• [Task to carry out]: Copy out each line of the entries where the word "Slow" is present.

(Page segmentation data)
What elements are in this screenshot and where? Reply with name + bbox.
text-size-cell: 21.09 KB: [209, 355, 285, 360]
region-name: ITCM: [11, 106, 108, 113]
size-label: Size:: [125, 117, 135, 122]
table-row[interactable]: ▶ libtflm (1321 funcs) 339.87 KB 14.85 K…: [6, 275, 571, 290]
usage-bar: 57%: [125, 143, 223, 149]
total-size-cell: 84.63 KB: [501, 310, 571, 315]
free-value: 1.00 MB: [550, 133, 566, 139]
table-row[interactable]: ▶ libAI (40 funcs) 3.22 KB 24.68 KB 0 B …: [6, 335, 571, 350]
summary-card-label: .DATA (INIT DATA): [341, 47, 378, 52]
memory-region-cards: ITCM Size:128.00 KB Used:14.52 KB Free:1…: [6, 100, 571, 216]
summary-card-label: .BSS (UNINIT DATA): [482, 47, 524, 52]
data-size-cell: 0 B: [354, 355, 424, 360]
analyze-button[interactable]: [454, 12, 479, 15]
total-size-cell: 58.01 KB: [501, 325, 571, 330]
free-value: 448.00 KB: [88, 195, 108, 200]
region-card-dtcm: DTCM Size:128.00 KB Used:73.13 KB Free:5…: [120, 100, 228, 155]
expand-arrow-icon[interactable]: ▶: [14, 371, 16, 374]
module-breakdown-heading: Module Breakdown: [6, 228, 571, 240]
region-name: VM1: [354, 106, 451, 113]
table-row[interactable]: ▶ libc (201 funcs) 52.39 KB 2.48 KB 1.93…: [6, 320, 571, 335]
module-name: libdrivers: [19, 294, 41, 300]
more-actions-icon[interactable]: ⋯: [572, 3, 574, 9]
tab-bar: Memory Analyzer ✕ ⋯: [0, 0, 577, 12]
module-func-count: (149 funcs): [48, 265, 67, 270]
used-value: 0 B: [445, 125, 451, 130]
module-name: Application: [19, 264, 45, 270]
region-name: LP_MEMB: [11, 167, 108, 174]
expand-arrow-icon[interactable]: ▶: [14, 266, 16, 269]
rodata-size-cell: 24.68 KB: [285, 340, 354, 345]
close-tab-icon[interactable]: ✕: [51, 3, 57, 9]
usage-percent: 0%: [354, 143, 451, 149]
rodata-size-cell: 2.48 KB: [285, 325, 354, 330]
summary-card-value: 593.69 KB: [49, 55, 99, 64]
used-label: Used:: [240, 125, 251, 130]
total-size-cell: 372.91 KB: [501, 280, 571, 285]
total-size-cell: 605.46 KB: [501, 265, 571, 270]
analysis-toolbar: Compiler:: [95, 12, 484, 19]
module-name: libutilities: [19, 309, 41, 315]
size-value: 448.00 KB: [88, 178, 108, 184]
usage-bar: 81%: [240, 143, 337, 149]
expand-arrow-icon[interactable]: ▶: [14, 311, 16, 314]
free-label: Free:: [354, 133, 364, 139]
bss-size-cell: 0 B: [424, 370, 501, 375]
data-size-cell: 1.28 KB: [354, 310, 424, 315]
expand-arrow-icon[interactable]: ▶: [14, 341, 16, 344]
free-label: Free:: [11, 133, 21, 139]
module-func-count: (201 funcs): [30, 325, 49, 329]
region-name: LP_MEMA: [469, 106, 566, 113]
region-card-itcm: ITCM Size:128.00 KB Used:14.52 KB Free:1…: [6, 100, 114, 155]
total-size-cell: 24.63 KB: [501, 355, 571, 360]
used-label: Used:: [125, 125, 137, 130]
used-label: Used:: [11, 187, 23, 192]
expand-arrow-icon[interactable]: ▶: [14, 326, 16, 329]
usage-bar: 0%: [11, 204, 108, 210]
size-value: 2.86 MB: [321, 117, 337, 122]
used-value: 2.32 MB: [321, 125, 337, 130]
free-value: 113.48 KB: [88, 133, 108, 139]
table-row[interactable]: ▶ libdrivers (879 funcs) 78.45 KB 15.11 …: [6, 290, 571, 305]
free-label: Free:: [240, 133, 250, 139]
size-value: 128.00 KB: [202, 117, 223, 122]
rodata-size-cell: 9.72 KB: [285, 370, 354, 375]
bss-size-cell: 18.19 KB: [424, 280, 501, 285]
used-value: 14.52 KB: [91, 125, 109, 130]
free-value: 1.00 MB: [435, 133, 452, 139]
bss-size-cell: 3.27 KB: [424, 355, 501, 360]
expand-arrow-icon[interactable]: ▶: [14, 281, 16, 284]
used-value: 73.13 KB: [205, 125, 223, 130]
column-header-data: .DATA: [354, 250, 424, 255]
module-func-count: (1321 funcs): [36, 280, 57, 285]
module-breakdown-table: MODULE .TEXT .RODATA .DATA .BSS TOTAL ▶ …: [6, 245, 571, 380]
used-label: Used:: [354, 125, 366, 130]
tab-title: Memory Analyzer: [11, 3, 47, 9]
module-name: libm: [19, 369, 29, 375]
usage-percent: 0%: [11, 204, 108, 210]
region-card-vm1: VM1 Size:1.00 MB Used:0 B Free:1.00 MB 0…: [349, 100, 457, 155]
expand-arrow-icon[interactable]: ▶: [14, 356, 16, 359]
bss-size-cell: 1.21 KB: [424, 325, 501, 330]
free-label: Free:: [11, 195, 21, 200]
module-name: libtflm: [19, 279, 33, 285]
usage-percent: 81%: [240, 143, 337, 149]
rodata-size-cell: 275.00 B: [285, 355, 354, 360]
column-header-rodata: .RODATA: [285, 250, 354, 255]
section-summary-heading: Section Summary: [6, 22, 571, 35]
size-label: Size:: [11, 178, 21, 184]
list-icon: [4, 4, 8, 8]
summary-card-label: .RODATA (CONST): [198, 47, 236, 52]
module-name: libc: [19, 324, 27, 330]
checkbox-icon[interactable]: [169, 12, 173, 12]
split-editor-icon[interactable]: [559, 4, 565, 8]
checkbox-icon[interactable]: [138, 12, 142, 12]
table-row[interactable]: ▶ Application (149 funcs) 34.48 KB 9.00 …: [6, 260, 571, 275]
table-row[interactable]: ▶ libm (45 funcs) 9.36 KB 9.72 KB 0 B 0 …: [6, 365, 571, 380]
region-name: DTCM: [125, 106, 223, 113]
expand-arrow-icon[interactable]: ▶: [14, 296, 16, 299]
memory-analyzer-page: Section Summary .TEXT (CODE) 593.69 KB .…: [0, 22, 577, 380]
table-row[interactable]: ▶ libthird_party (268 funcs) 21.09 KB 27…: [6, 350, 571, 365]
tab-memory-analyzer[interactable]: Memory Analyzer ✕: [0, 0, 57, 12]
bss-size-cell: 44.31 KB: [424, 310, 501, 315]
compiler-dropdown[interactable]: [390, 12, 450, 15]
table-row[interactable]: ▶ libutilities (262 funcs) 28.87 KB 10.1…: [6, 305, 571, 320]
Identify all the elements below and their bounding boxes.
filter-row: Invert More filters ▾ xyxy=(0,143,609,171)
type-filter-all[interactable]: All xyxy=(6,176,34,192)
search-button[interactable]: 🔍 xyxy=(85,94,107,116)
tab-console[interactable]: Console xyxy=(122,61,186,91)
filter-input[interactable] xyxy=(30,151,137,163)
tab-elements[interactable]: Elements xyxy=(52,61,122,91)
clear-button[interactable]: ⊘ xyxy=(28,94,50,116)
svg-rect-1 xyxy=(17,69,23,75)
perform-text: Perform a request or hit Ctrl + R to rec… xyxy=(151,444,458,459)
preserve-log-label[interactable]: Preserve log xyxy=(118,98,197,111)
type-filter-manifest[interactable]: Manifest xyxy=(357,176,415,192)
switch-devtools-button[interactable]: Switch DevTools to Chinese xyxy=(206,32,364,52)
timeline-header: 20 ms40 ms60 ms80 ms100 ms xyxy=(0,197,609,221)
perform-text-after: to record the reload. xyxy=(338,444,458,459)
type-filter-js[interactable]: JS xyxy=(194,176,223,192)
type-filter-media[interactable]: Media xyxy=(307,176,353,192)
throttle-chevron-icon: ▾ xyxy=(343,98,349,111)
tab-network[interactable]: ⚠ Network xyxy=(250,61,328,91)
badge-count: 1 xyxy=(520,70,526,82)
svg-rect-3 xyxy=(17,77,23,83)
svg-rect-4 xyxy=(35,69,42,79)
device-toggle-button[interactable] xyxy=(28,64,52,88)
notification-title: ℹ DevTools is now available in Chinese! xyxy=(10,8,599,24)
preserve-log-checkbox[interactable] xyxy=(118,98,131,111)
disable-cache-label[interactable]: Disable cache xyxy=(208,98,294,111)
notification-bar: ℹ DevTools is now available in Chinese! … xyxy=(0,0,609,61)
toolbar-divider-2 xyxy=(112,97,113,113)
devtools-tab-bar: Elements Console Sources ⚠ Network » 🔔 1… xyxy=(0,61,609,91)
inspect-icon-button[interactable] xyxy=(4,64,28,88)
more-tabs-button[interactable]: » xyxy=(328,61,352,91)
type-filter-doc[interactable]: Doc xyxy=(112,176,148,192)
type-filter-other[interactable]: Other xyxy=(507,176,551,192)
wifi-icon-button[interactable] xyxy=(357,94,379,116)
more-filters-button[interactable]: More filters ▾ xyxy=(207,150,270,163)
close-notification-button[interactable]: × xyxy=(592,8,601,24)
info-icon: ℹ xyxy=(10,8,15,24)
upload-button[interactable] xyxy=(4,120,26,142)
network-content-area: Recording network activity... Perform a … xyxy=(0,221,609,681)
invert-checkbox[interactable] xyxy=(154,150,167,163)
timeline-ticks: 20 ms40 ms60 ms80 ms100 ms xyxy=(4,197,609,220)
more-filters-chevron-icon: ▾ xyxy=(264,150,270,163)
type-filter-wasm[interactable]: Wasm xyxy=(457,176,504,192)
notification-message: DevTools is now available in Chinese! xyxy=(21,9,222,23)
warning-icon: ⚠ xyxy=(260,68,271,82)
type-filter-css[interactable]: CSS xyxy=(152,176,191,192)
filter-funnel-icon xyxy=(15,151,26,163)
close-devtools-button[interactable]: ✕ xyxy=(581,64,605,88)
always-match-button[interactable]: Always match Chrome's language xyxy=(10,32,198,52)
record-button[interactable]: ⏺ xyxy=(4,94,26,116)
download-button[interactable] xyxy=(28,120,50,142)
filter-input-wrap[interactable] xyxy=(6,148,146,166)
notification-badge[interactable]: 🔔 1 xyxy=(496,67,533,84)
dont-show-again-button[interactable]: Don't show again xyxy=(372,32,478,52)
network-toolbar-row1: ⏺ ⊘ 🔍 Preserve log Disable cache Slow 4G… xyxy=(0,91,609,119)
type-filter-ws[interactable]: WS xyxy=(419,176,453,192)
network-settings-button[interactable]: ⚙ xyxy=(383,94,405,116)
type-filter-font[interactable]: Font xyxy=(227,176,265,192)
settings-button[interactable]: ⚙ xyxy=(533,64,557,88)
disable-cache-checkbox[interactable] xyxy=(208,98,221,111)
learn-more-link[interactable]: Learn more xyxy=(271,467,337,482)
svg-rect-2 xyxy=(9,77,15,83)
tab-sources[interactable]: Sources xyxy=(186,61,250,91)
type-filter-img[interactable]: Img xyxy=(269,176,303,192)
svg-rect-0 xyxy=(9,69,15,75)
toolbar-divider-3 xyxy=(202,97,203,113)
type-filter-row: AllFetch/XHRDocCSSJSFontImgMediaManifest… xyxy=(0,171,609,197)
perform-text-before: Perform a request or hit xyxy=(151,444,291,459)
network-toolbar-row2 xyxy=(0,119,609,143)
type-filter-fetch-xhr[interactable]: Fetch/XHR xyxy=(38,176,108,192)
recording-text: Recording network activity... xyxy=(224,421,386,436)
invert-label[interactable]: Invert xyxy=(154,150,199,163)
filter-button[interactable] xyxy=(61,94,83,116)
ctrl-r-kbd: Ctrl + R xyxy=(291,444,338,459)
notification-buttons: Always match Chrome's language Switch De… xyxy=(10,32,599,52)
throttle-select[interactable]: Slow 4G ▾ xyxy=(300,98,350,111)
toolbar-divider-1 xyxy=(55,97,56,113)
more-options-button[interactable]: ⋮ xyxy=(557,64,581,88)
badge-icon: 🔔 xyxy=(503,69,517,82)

• [Written solution]:
network-toolbar-row1: ⏺ ⊘ 🔍 Preserve log Disable cache Slow 4G… xyxy=(0,91,609,119)
throttle-select[interactable]: Slow 4G ▾ xyxy=(300,98,350,111)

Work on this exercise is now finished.